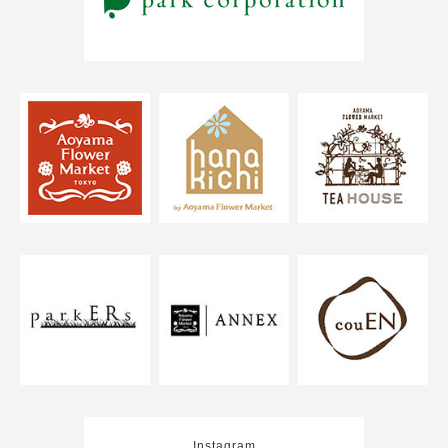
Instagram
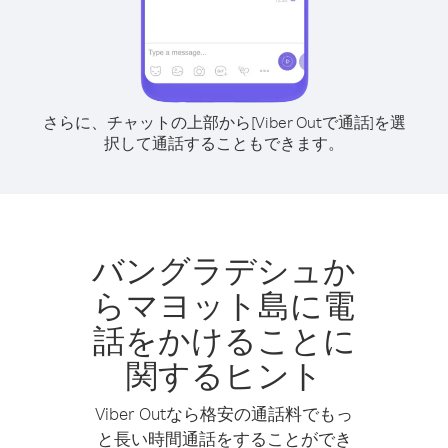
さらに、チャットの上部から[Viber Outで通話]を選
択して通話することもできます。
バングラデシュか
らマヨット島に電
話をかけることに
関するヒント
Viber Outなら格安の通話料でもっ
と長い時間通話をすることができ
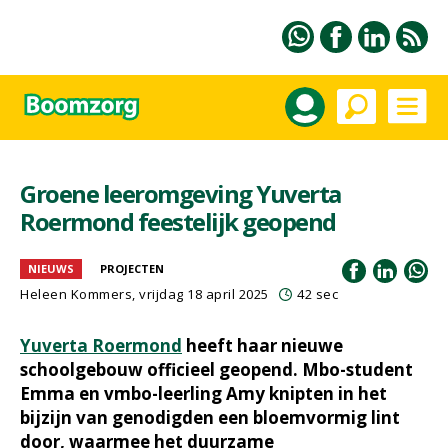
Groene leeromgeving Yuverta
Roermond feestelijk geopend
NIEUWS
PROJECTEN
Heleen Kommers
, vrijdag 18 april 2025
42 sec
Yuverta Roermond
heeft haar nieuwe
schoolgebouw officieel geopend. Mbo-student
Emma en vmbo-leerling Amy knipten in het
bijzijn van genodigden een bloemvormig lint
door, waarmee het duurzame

==

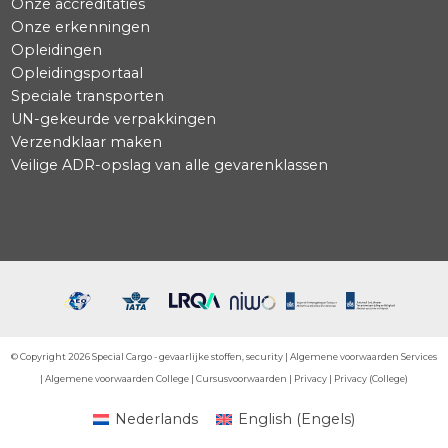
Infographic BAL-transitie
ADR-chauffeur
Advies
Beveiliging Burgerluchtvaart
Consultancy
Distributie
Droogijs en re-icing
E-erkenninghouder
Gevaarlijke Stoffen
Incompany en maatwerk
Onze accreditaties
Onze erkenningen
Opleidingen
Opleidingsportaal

...

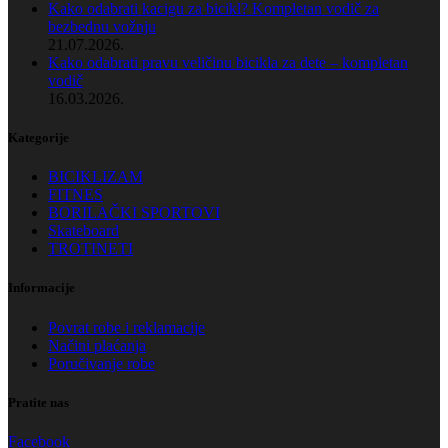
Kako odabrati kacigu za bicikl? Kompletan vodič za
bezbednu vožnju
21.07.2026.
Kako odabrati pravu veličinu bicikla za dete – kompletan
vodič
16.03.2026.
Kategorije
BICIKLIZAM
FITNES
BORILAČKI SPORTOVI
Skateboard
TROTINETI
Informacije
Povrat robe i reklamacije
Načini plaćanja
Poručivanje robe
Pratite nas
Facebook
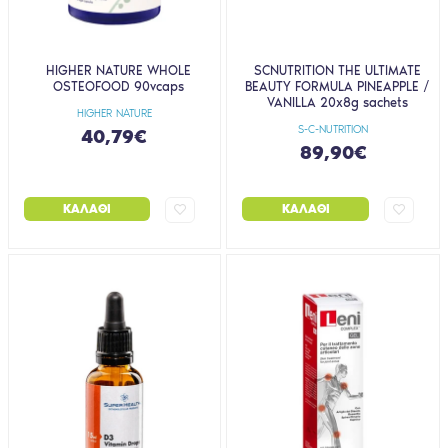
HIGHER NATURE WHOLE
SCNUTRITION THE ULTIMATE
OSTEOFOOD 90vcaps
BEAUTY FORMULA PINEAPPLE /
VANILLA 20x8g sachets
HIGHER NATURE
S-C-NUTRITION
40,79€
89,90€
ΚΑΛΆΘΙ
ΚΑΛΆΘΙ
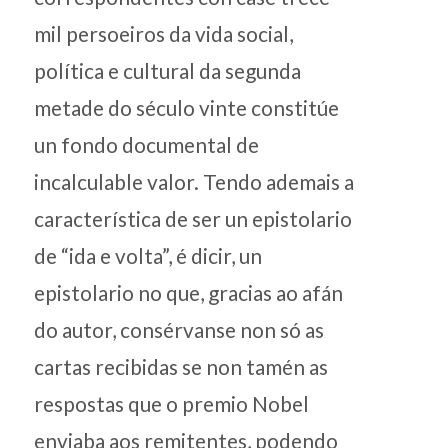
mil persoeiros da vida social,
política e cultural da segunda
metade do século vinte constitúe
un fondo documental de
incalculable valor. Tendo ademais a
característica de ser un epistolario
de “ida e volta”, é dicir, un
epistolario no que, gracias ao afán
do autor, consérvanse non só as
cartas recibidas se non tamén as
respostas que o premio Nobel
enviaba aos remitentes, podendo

> What to produce: Of all the material above, only the lines from the one that has "Pratite nas" down to the one that has "enviaba aos remitentes, podendo" are to be written out, exactly and with both ends included. Pictures are skipped.

> Written answer:
Pratite nas
Facebook
HIGHER NATURE WHOLE
SCNUTRITION THE ULTIMATE
OSTEOFOOD 90vcaps
BEAUTY FORMULA PINEAPPLE /
VANILLA 20x8g sachets
HIGHER NATURE
S-C-NUTRITION
40,79€
89,90€
ΚΑΛΆΘΙ
ΚΑΛΆΘΙ
mil persoeiros da vida social,
política e cultural da segunda
metade do século vinte constitúe
un fondo documental de
incalculable valor. Tendo ademais a
característica de ser un epistolario
de “ida e volta”, é dicir, un
epistolario no que, gracias ao afán
do autor, consérvanse non só as
cartas recibidas se non tamén as
respostas que o premio Nobel
enviaba aos remitentes, podendo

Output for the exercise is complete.